Il latte di giumenta è molto diffuso in Oriente e in particolare in Asia centrale, dove è ingrediente come per l’alimentazione umana: qui viene impiegato per il consumo diretto ma anche per preparare il kumis, una bevanda fermentata e piuttosto alcolica per l’elevata carica zuccherina del latte. Non è invece adatto per fare formaggi, perché non coagula con l’aggiunta di caglio bovino, ma sono allo studio soluzioni alternative per superare questo limite.
Il latte di asina
È il tipo di latte che più si avvicina a quello umano e, nei tempi antichi, era spesso impiegato quando non era disponibile l’allattamento materno o della nutrice: il latte di asina ha un basso tenore lipidico (pochi grassi) e un elevato contenuto di acidi grassi, omega3 e tasso di lattosio, mentre dal punto di vista nutrizionale si segnala la presenza di due proteine funzionali – lisozima e lattoferrina – molto utili per la loro attività antimicrobica.

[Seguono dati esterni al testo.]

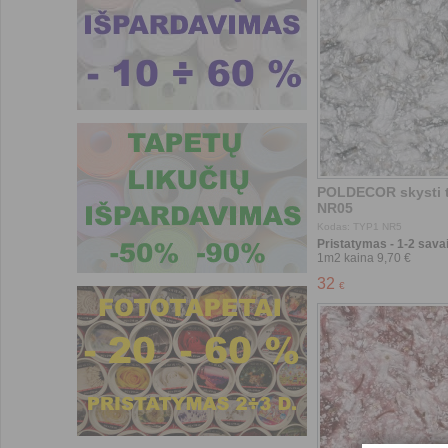
Pristatymas - 1-2 savai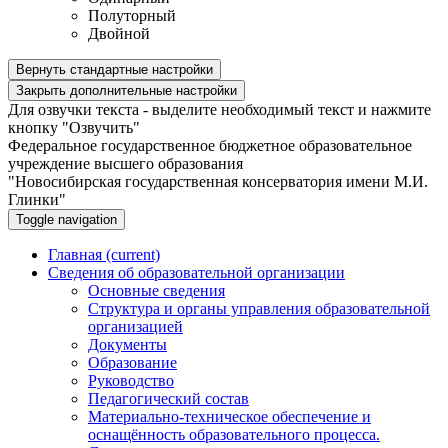
Полуторный
Двойной
Вернуть стандартные настройки
Закрыть дополнительные настройки
Для озвучки текста - выделите необходимый текст и нажмите
кнопку "Озвучить"
Федеральное государственное бюджетное образовательное
учреждение высшего образования
"Новосибирская государственная консерватория имени М.И.
Глинки"
Toggle navigation
Главная
(current)
Сведения об образовательной организации
Основные сведения
Структура и органы управления образовательной
организацией
Документы
Образование
Руководство
Педагогический состав
Материально-техническое обеспечение и
оснащённость образовательного процесса.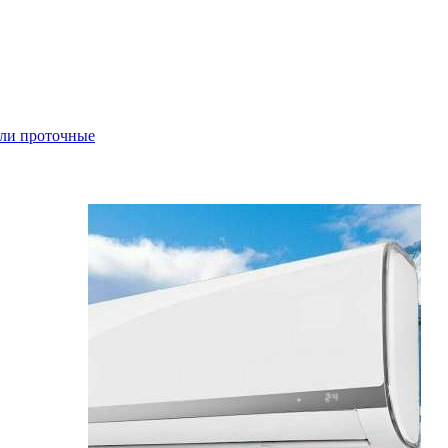
ли проточные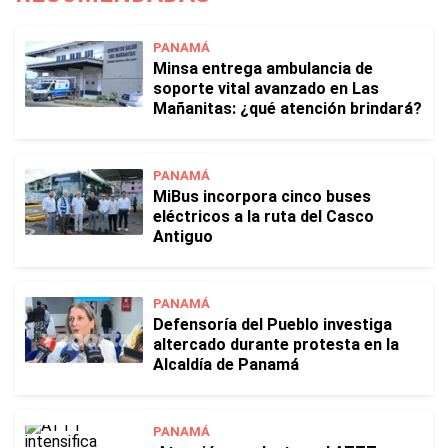
PANAMÁ
Minsa entrega ambulancia de
soporte vital avanzado en Las
Mañanitas: ¿qué atención brindará?
PANAMÁ
MiBus incorpora cinco buses
eléctricos a la ruta del Casco
Antiguo
PANAMÁ
Defensoría del Pueblo investiga
altercado durante protesta en la
Alcaldía de Panamá
PANAMÁ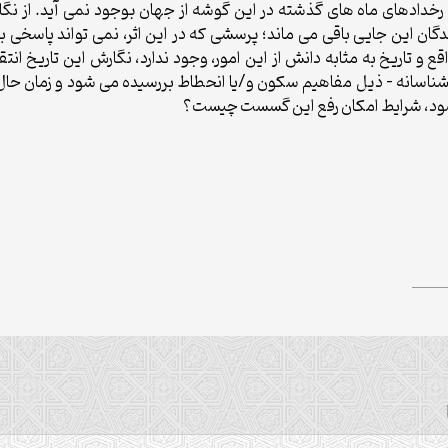
رخدادهای ماه های گذشته در این گوشه از جهان بوجود نمی آید. از نگا
گان این جایی باقی می ماند؛ پرسشی که در این اثر، نمی تواند پاسخی بی
ع و تاریخ به مثابه دانش از این امور، وجود ندارد، نگارش این تاریخ ا
ناسانه – ذیل مفاهیم سکون و/یا انحطاط بررسیده می شود و زمان حال
شود، شرایط امکان رفع این گسست چیست؟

Oltre che per l’uso alimentare, storicamente il latte di asina era molto apprezzato per la produzione cosmetica visto il suo contenuto di acidi grassi, che hanno importanti capacità di rinnovare, proteggere e svolgere un’azione antiossidante declinata in prodotti per la cute o la cura del cuoio capelluto.
Il latte di cammello e di dromedario
Chiudiamo con altri due tipi di latte molto simili tra loro, così come le animali da cui si ricavano: cammello e dromedario. Queste bevande sono da sempre base dell’alimentazione delle popolazioni nomadi del deserto, ma negli ultimi tempi sono diventate di moda grazie anche all’azione dell’influencer Kim Kardashian, che ha decantato varie volte sui social i benefici di questo latte per la salute del corpo e della pelle.
Il latte di cammello e il latte di dromedario hanno caratteristiche affini: visivamente ha un colore bianchissimo e, appena munto, presenta una schiuma densa; il suo sapore è leggermente più salato rispetto al latte vaccino. Inoltre, si tratta di alimenti poco calorici (circa 53 calorie per porzione da 100 ml di latte, contro le 62 del latte vaccino), ricchi di proprietà benefiche come vitamina C e minerali (soprattutto ferro, magnesio e fosforo), più ricco di grassi ma con un valore più basso di glucosio e più facilmente digeribile del classico latte.
Il latte di cammello o di dromedario è molto esclusivo e costoso, perché la produzione di tali animali è bassa: si stima che le cammelle pakistane e afgane riescano a produrre al massimo 5 litri di latte al giorno, mentre le dromedarie raggiungono i 20 litri di latte al giorno, comunque lontanissime dalla media di 40 litri degli allevamenti di mucche.
Dal 2013, la produzione e commercializzazione di latte crudo di cammello e dromedario sono autorizzate anche in Europa se proviene da Dubai (Paese che certifica che gli allevamenti sono esenti da afta epizootica e che i prodotti siano sottoposti ad adeguate misure sanitarie), e altre zone di grande produzione sono Somalia e Arabia Saudita, ma si segnala anche la presenza di un piccolo produttore locale alle pendici dell’Etna. Ad ogni modo, si suggerisce sempre di bere questi latte dopo pastorizzazione.